En ce temps-là, les femmes n’entraient pas dans ces lieux réservés aux seuls hommes. Mon arrière-grand-père était un homme juste, il l’écouta et lui prêta la somme nécessaire. A partir de ce jour-là, et bien qu’elle travaillât tous les jours par la suite, sa vie changea. Un jour, François finit par rentrer. Son retour tenait du miracle, ma grand-mère ayant dû lui envoyer un mandat à Marseille pour qu’il puisse prendre le bateau. Il était déjà brûlé par l’alcool et la cigarette dont il mourra prématurément en 1953 à l’âge de 48 ans.

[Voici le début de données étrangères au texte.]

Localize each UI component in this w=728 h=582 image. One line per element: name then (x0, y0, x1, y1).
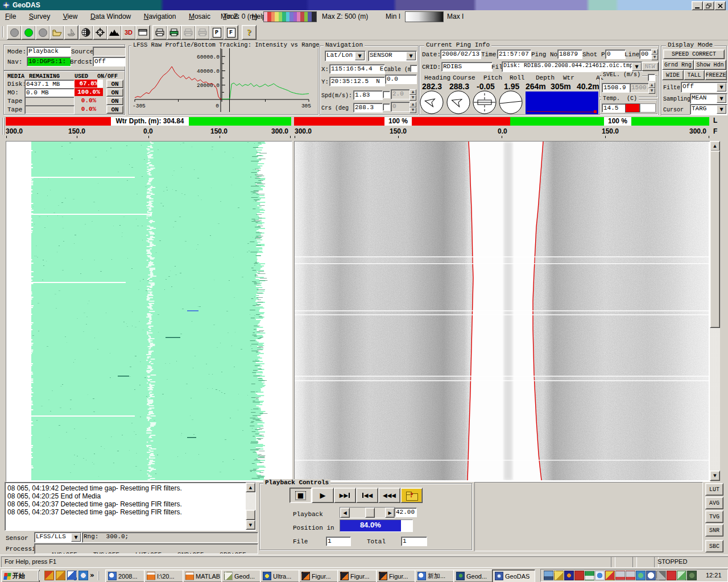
playback-speed-field[interactable]: 42.00 (394, 508, 417, 517)
file-combo[interactable]: Disk: RDIBS.00.2008.044.214612.oic.tmp▼ (502, 61, 643, 72)
chevron-down-icon[interactable]: ▼ (406, 52, 416, 60)
tray-icon[interactable] (585, 571, 594, 580)
show-hdn-button[interactable]: Show Hdn (694, 60, 726, 70)
scroll-down-button[interactable]: ▼ (710, 471, 720, 481)
tray-icon[interactable] (636, 571, 646, 580)
print-color-button[interactable] (167, 25, 181, 40)
taskbar-app-button[interactable]: Geod... (221, 569, 262, 582)
disk-on-button[interactable]: ON (106, 80, 123, 88)
sampling-combo[interactable]: MEAN▼ (690, 93, 727, 104)
spin-down-icon[interactable]: ▼ (648, 88, 655, 94)
taskbar-app-button[interactable]: Figur... (376, 569, 417, 582)
nav-source-combo[interactable]: SENSOR▼ (368, 51, 417, 61)
start-button[interactable]: 开始 (1, 569, 40, 582)
window-layout-button[interactable] (135, 25, 150, 40)
skip-back-button[interactable]: ◀◀ (356, 488, 378, 503)
svel-spinner[interactable]: ▲▼ (648, 82, 655, 94)
tray-icon[interactable] (554, 571, 564, 580)
lut-button[interactable]: LUT (705, 483, 723, 496)
three-d-view-button[interactable]: 3D (121, 25, 136, 40)
quicklaunch-icon[interactable] (44, 571, 54, 580)
y-coordinate-field[interactable]: 20:35:12.5 N (329, 77, 385, 86)
spin-up-icon[interactable]: ▲ (410, 89, 416, 95)
svel-field[interactable]: 1508.9 (602, 83, 630, 93)
brdcst-field[interactable]: Off (93, 57, 126, 66)
filter-combo[interactable]: Off▼ (681, 82, 727, 93)
nav-source-field[interactable]: 10:DGPS:1: (27, 57, 71, 66)
coord-format-combo[interactable]: Lat/Lon▼ (325, 51, 366, 61)
tvg-button[interactable]: TVG (705, 510, 723, 523)
quicklaunch-overflow-chevron[interactable]: » (90, 571, 94, 579)
playback-speed-slider[interactable]: ◀ ▶ (340, 507, 395, 518)
taskbar-app-button[interactable]: Figur... (337, 569, 378, 582)
quicklaunch-icon[interactable] (67, 571, 77, 580)
survey-vessel-button[interactable] (64, 25, 78, 40)
menu-navigation[interactable]: Navigation (139, 10, 181, 20)
toolbar-grip[interactable] (1, 26, 4, 38)
record-button[interactable] (7, 25, 22, 40)
subbottom-waterfall-display[interactable] (6, 141, 292, 482)
spin-down-icon[interactable]: ▼ (410, 95, 416, 101)
message-log[interactable]: 08 065, 04:19:42 Detected time gap- Rese… (5, 482, 256, 531)
menu-survey[interactable]: Survey (24, 10, 55, 20)
quicklaunch-icon[interactable] (78, 571, 88, 580)
course-field[interactable]: 288.3 (353, 103, 383, 113)
menu-file[interactable]: File (0, 10, 21, 20)
chevron-down-icon[interactable]: ▼ (717, 105, 726, 114)
sidescan-waterfall-display[interactable] (294, 141, 710, 482)
taskbar-app-button[interactable]: Figur... (299, 569, 340, 582)
scroll-down-button[interactable]: ▼ (246, 520, 255, 530)
tray-icon[interactable] (626, 571, 635, 580)
stop-playback-button[interactable]: ■ (289, 488, 312, 503)
x-coordinate-field[interactable]: 115:16:54.4 E (329, 64, 385, 74)
tray-icon[interactable] (615, 571, 625, 580)
tray-icon[interactable] (595, 571, 605, 580)
tray-icon[interactable] (646, 571, 656, 580)
taskbar-app-button[interactable]: Ultra... (260, 569, 301, 582)
tape0-on-button[interactable]: ON (106, 97, 123, 105)
taskbar-app-button[interactable]: Geod... (453, 569, 494, 582)
cable-checkbox[interactable] (410, 65, 417, 72)
new-file-button[interactable]: NEW (642, 62, 659, 71)
freeze-button[interactable]: FREEZE (705, 70, 727, 80)
tray-icon[interactable] (564, 571, 574, 580)
tray-icon[interactable] (544, 571, 553, 580)
terrain-view-button[interactable] (107, 25, 122, 40)
line-spinner[interactable]: ▲▼ (651, 49, 658, 60)
taskbar-app-button[interactable]: 2008... (105, 569, 146, 582)
scroll-up-button[interactable]: ▲ (246, 483, 255, 492)
chevron-down-icon[interactable]: ▼ (355, 52, 365, 60)
chevron-down-icon[interactable]: ▼ (71, 533, 81, 542)
close-button[interactable] (714, 1, 726, 10)
tray-icon[interactable] (574, 571, 584, 580)
stop-data-button[interactable] (35, 25, 50, 40)
rewind-button[interactable]: ◀◀◀ (378, 488, 400, 503)
total-files-field[interactable]: 1 (401, 537, 427, 546)
print-setup-button[interactable] (195, 25, 210, 40)
open-file-button[interactable] (49, 25, 64, 40)
chevron-down-icon[interactable]: ▼ (632, 63, 642, 71)
slider-thumb[interactable] (365, 508, 375, 518)
open-playback-file-button[interactable]: ? (400, 488, 423, 503)
taskbar-app-button[interactable]: 新加... (415, 569, 456, 582)
target-cursor-button[interactable] (93, 25, 107, 40)
tray-icon[interactable] (656, 571, 666, 580)
scroll-up-button[interactable]: ▲ (710, 141, 720, 151)
sbc-button[interactable]: SBC (705, 540, 723, 552)
print-preview-button[interactable] (181, 25, 196, 40)
avg-button[interactable]: AVG (705, 497, 723, 509)
spin-down-icon[interactable]: ▼ (410, 107, 416, 113)
tray-icon[interactable] (677, 571, 686, 580)
play-button[interactable]: ▶ (312, 488, 334, 503)
tray-icon[interactable] (687, 571, 697, 580)
file-window-button[interactable]: F (224, 25, 238, 40)
spin-down-icon[interactable]: ▼ (651, 55, 658, 60)
profile-window-button[interactable]: P (209, 25, 224, 40)
grnd-rng-button[interactable]: Grnd Rng (662, 60, 694, 70)
file-number-field[interactable]: 1 (326, 537, 351, 546)
waterfall-scrollbar[interactable]: ▲ ▼ (710, 141, 720, 481)
taskbar-app-button[interactable]: MATLAB (183, 569, 224, 582)
quicklaunch-icon[interactable] (56, 571, 65, 580)
snr-button[interactable]: SNR (705, 524, 723, 537)
chevron-down-icon[interactable]: ▼ (717, 94, 726, 103)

Pour l’heure, il était bien là, reprenant sa vie de débauché, sans travailler, se servant dans la caisse de l’épicerie, puis de la librairie. En 1940, ma grand-mère avait en effet acheté sa librairie Hachette et bureau de tabac qui devait la rendre si populaire parmi les Saladéens, puis plus tard les militaires (dont mon père) venus acheter journaux et cigarettes. Irène trouva alors dans son commerce une consolation à ses soucis personnels.

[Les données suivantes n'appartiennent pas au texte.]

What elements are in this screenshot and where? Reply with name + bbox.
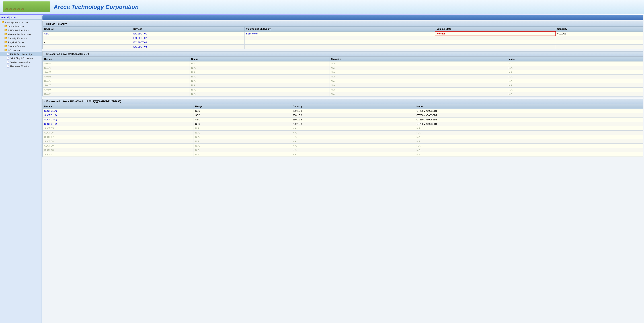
- raid-set-cell: [43, 36, 132, 40]
- sidebar-item-physical-drives[interactable]: Physical Drives: [0, 40, 42, 44]
- sidebar-label: RAID Set Functions: [8, 29, 29, 32]
- slot-link[interactable]: SLOT 04(D): [44, 122, 57, 125]
- table-row: -E#2SLOT 03: [43, 40, 643, 44]
- sidebar-item-hardware-monitor[interactable]: Hardware Monitor: [0, 64, 42, 68]
- device-link[interactable]: E#2SLOT 02: [133, 37, 147, 39]
- capacity-cell: N.A.: [291, 148, 415, 152]
- capacity-cell: 250.1GB: [291, 113, 415, 117]
- col-device: Device: [43, 56, 190, 61]
- device-link[interactable]: E#2SLOT 01: [133, 32, 147, 35]
- col-capacity: Capacity: [291, 104, 415, 109]
- table-row: Slot#2N.A.N.A.N.A.: [43, 66, 643, 70]
- open-close-bar: open all|close all: [0, 16, 42, 20]
- device-cell: SLOT 06: [43, 130, 194, 135]
- sidebar-tree: Raid System Console Quick Function RAID …: [0, 20, 42, 68]
- sidebar-label: SAS Chip Information: [10, 57, 33, 60]
- sidebar-label: Information: [8, 49, 20, 52]
- folder-icon: [4, 37, 7, 40]
- folder-icon: [4, 49, 7, 52]
- sidebar-item-raid-system-console[interactable]: Raid System Console: [0, 20, 42, 24]
- sidebar-label: System Information: [10, 61, 30, 64]
- main-layout: open all|close all Raid System Console Q…: [0, 15, 644, 323]
- device-cell: Slot#1: [43, 61, 190, 66]
- app-title: Areca Technology Corporation: [54, 4, 138, 10]
- enclosure2-section: Enclosure#2 : Areca ARC-8018-.01.14.0114…: [42, 99, 643, 157]
- capacity-cell: N.A.: [291, 126, 415, 130]
- capacity-cell: N.A.: [291, 152, 415, 156]
- table-row: Slot#5N.A.N.A.N.A.: [43, 79, 643, 83]
- table-row: Slot#3N.A.N.A.N.A.: [43, 70, 643, 74]
- col-capacity: Capacity: [330, 56, 507, 61]
- usage-cell: N.A.: [190, 83, 329, 88]
- usage-cell: N.A.: [194, 130, 291, 135]
- device-link[interactable]: E#2SLOT 03: [133, 41, 147, 44]
- device-link[interactable]: E#2SLOT 04: [133, 45, 147, 48]
- sidebar-label: Raid System Console: [5, 21, 28, 24]
- raidset-hierarchy-title: RaidSet Hierarchy: [43, 22, 643, 26]
- slot-link[interactable]: SLOT 02(B): [44, 114, 57, 116]
- sidebar-item-quick-function[interactable]: Quick Function: [0, 24, 42, 28]
- usage-cell: N.A.: [194, 148, 291, 152]
- sidebar-item-raid-set-hierarchy[interactable]: RAID Set Hierarchy: [0, 52, 42, 56]
- usage-cell: N.A.: [190, 70, 329, 74]
- sidebar-item-system-information[interactable]: System Information: [0, 60, 42, 64]
- col-usage: Usage: [190, 56, 329, 61]
- sidebar-label: Security Functions: [8, 37, 28, 40]
- col-model: Model: [415, 104, 643, 109]
- model-cell: CT250MX500SSD1: [415, 122, 643, 126]
- model-cell: N.A.: [415, 144, 643, 148]
- devices-cell: E#2SLOT 02: [132, 36, 244, 40]
- usage-cell: N.A.: [194, 139, 291, 144]
- capacity-cell: N.A.: [330, 88, 507, 92]
- device-cell: Slot#5: [43, 79, 190, 83]
- open-all-link[interactable]: open all: [2, 16, 9, 19]
- sidebar-item-information[interactable]: Information: [0, 48, 42, 52]
- model-cell: N.A.: [415, 139, 643, 144]
- capacity-cell: N.A.: [330, 79, 507, 83]
- table-row: E#2SLOT 02: [43, 36, 643, 40]
- capacity-cell: 250.1GB: [291, 117, 415, 122]
- sidebar-item-sas-chip-information[interactable]: SAS Chip Information: [0, 56, 42, 60]
- slot-link[interactable]: SLOT 01(A): [44, 110, 57, 112]
- device-cell: SLOT 03(C): [43, 117, 194, 122]
- volume-state-cell: [435, 36, 556, 40]
- usage-cell: N.A.: [194, 135, 291, 139]
- raid-set-link[interactable]: SSD: [44, 32, 49, 35]
- usage-cell: N.A.: [190, 74, 329, 79]
- enclosure2-table: Device Usage Capacity Model SLOT 01(A)SS…: [43, 104, 643, 157]
- devices-cell: E#2SLOT 03: [132, 40, 244, 44]
- close-all-link[interactable]: close all: [10, 16, 18, 19]
- device-cell: SLOT 11: [43, 152, 194, 156]
- usage-cell: N.A.: [194, 144, 291, 148]
- device-cell: Slot#3: [43, 70, 190, 74]
- main-content: RaidSet Hierarchy RAID Set Devices Volum…: [42, 15, 644, 323]
- volume-state-cell: [435, 40, 556, 44]
- device-cell: SLOT 01(A): [43, 109, 194, 113]
- usage-cell: N.A.: [194, 126, 291, 130]
- sidebar-item-raid-set-functions[interactable]: RAID Set Functions: [0, 28, 42, 32]
- slot-link[interactable]: SLOT 03(C): [44, 118, 57, 121]
- col-raid-set: RAID Set: [43, 27, 132, 32]
- capacity-cell: N.A.: [330, 66, 507, 70]
- usage-cell: N.A.: [190, 88, 329, 92]
- doc-icon: [6, 65, 10, 68]
- sidebar-item-security-functions[interactable]: Security Functions: [0, 36, 42, 40]
- sidebar-label: Hardware Monitor: [10, 65, 29, 68]
- device-cell: SLOT 07: [43, 135, 194, 139]
- raidset-hierarchy-table: RAID Set Devices Volume Set(Ch/Id/Lun) V…: [43, 26, 643, 49]
- folder-icon: [2, 21, 4, 24]
- capacity-cell: N.A.: [291, 130, 415, 135]
- table-row: SLOT 11N.A.N.A.N.A.: [43, 152, 643, 156]
- volume-set-link[interactable]: SSD (0/0/0): [246, 32, 258, 35]
- sidebar-label: System Controls: [8, 45, 25, 48]
- capacity-cell: N.A.: [291, 139, 415, 144]
- table-row: SLOT 06N.A.N.A.N.A.: [43, 130, 643, 135]
- model-cell: N.A.: [507, 70, 643, 74]
- sidebar-item-system-controls[interactable]: System Controls: [0, 44, 42, 48]
- sidebar: open all|close all Raid System Console Q…: [0, 15, 42, 323]
- enclosure1-title: Enclosure#1 : SAS RAID Adapter V1.0: [43, 52, 643, 56]
- sidebar-item-volume-set-functions[interactable]: Volume Set Functions: [0, 32, 42, 36]
- model-cell: N.A.: [507, 92, 643, 96]
- volume-set-cell: [244, 44, 435, 49]
- device-cell: Slot#2: [43, 66, 190, 70]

En octobre 1943, malgré sa mauvaise santé, mon grand-père donna un autre enfant à sa femme, ce garçon tant voulu par Irène, et qu'elle appela Pierre. Séparé de 11 et 8 ans de ses grandes sœurs Juliette et Pierrette, et portant le même prénom que son grand-père paternel, il devint pour tous « Petit Pierre » et reçut pour parrain un homme qui devait avoir son importance par la suite, un métayer espagnol, ami de François mais plus sérieux, prénommé Antonio.

A suivre ...

dimanche 14 avril 2013

Dos Gardenias para ti (II)



Irène avait 17 ans, elle était très belle, et c’est comme ça que le beau François la remarqua. Contrairement à ceux d'Irène, ses parents étaient ce qu'on pourrait qualifier de nantis. Eux aussi d'origine espagnole mais d'Andalousie, ils étaient tous les deux nés en Algérie, lui en 1877 et elle en 1879, et faisaient partie de ces colons qui vivaient confortablement dans ce département français d’outre-mer. 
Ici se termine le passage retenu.